* [EXERCISE DETAILS] Wherever the string "Thomson" shows up in the records below, return that line.

* [RECORD SET]
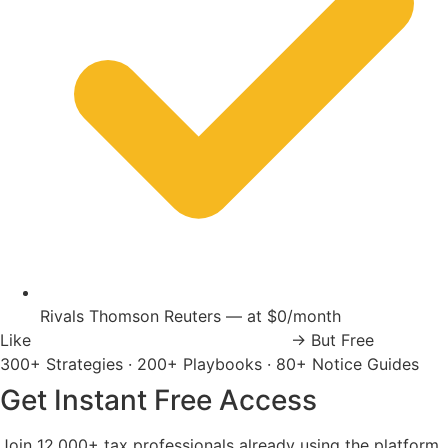
Rivals Thomson Reuters — at $0/month
Like
Thomson Reuters
Wolters Kluwer
→
But Free
300+ Strategies
·
200+ Playbooks
·
80+ Notice Guides
Get Instant Free Access
Join 12,000+ tax professionals already using the platform.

* [RESULT FOR THIS TASK]
Rivals Thomson Reuters — at $0/month
Thomson Reuters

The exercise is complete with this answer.